Vector Representation in Structural Biology

One of the questions that vexes computational structural biologists when writing analysis software, is whether to represent spatial vectors as an object with x, y, z components, or as a numeric array of floats with 3 members.

After turning over this problem in my head for the last decade, and writing vector classes in several languages, I can tell you now: go with the array of floats.

It might seem that you cam write cleaner code with named components: x, y, z. After all, you're probably going to be translating algorithms from math or physics books, where x, y, z are used.

However the x, y, z designations are arbitrary. All of the laws of physics work just as well when you permute the x, y, z indices. Although some algorithms construct special matrices and vectors with specific formulae of the x, y, z components, such as populating rotational matrices from axis vectors, other algorithms can be written much more cleanly by looping through a spatial dimension index i through [0, 1, 2].

Unfortunately, once you've gone for x, y, z components, then you'll have to tediously expand out such looping algorithms, or write an adaptor function to fetch the components using an index input parameter. It's less painful going the other way.

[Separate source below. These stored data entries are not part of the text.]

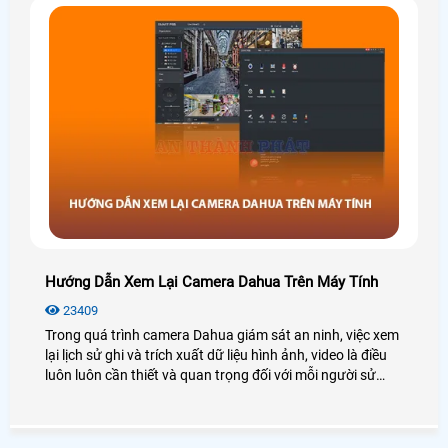
Hướng Dẫn Xem Lại Camera Dahua Trên Máy Tính
23409
Trong quá trình camera Dahua giám sát an ninh, việc xem
lại lịch sử ghi và trích xuất dữ liệu hình ảnh, video là điều
luôn luôn cần thiết và quan trọng đối với mỗi người sử
dụng. Tuy nhiên một số người dùng mới không rành về
công nghệ cũng như không biết cách sử dụng camera
Dahua nên sẽ gặp khó khăn trong quá trình xem lại nhất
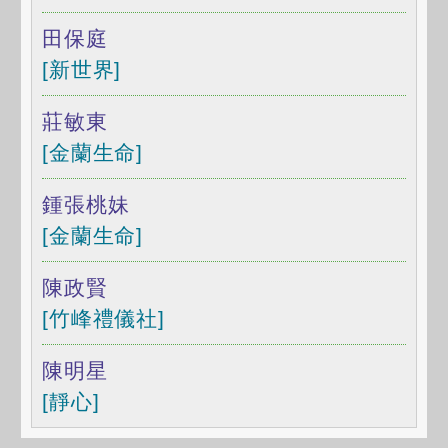
田保庭
[新世界]
莊敏東
[金蘭生命]
鍾張桃妹
[金蘭生命]
陳政賢
[竹峰禮儀社]
陳明星
[靜心]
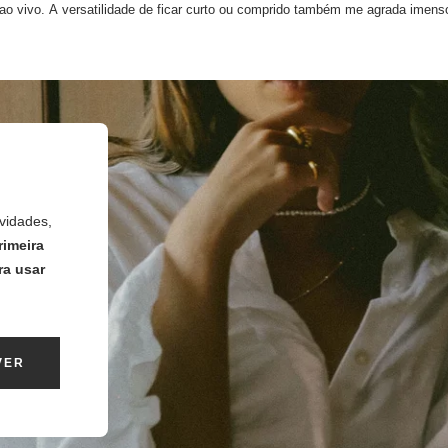
vidades,
rimeira
ra usar
VER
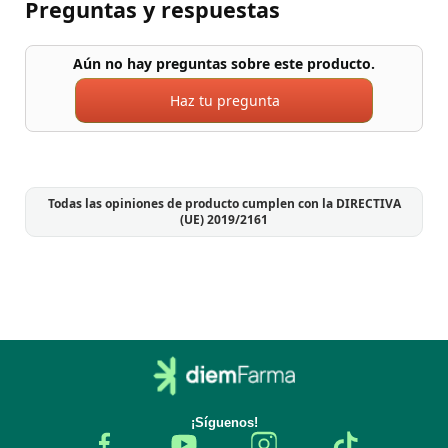
Preguntas y respuestas
Aún no hay preguntas sobre este producto.
Haz tu pregunta
Todas las opiniones de producto cumplen con la DIRECTIVA
(UE) 2019/2161
¡Síguenos!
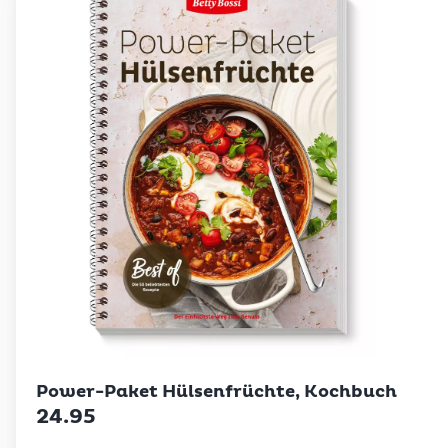
Betty Bossi
Power-Paket Hülsenfrüchte, Kochbuch
24.95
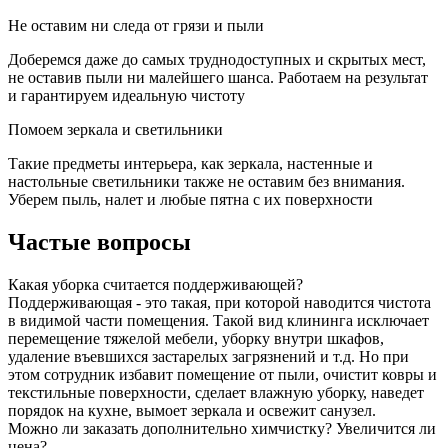
Не оставим ни следа от грязи и пыли
Доберемся даже до самых труднодоступных и скрытых мест,
не оставив пыли ни малейшего шанса. Работаем на результат
и гарантируем идеальную чистоту
Помоем зеркала и светильники
Такие предметы интерьера, как зеркала, настенные и
настольные светильники также не оставим без внимания.
Уберем пыль, налет и любые пятна с их поверхности
Частые вопросы
Какая уборка считается поддерживающей?
Поддерживающая - это такая, при которой наводится чистота
в видимой части помещения. Такой вид клининга исключает
перемещение тяжелой мебели, уборку внутри шкафов,
удаление въевшихся застарелых загрязнений и т.д. Но при
этом сотрудник избавит помещение от пыли, очистит ковры и
текстильные поверхности, сделает влажную уборку, наведет
порядок на кухне, вымоет зеркала и освежит санузел.
Можно ли заказать дополнительно химчистку? Увеличится ли
цена?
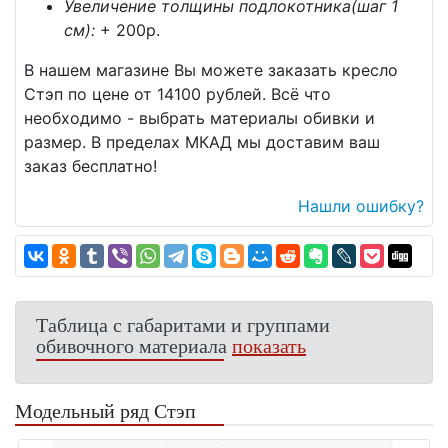
Увеличение толщины подлокотника(шаг 1
см):
+ 200p.
В нашем магазине Вы можете заказать кресло
Стэп по цене от 14100 рублей. Всё что
необходимо - выбрать материалы обивки и
размер. В пределах МКАД мы доставим ваш
заказ бесплатно!
Нашли ошибку?
Таблица с габаритами и группами
обивочного материала
показать
Модельный ряд Стэп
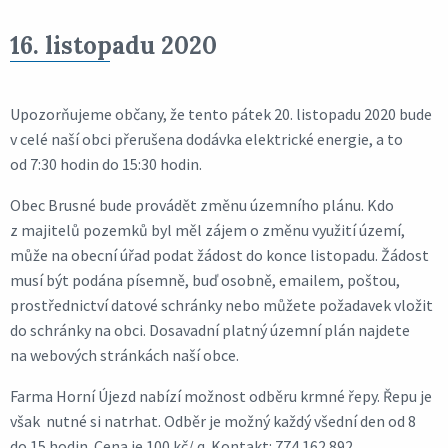
16. listopadu 2020
Upozorňujeme občany, že tento pátek 20. listopadu 2020 bude
v celé naší obci přerušena dodávka elektrické energie, a to
od 7:30 hodin do 15:30 hodin.
Obec Brusné bude provádět změnu územního plánu. Kdo
z majitelů pozemků byl měl zájem o změnu využití území,
může na obecní úřad podat žádost do konce listopadu. Žádost
musí být podána písemně, buď osobně, emailem, poštou,
prostřednictví datové schránky nebo můžete požadavek vložit
do schránky na obci. Dosavadní platný územní plán najdete
na webových stránkách naší obce.
Farma Horní Újezd nabízí možnost odběru krmné řepy. Řepu je
však nutné si natrhat. Odběr je možný každý všední den od 8
do 15 hodin. Cena je 100 kč/ q. Kontakt: 774 162 892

More importantly, if you were ever to expand out your vector class to handle more complicated operations (such as principal component analysis), you will probably find that you want to leverage any one of the many excellent linear algebra libraries out there. This is where you will find that the choice of using numberic arrays really pays off. Because in that case, arrays of floats can often be put straight into such libraries.

I look at my code where I made the unfortunate decision to use x,y,z components, and I see many places where I've had to translate to arrays of floats to interface with different algorithms.

So don't make the same mistakes I did and future proof your code: go with numeric array of floats for vectors.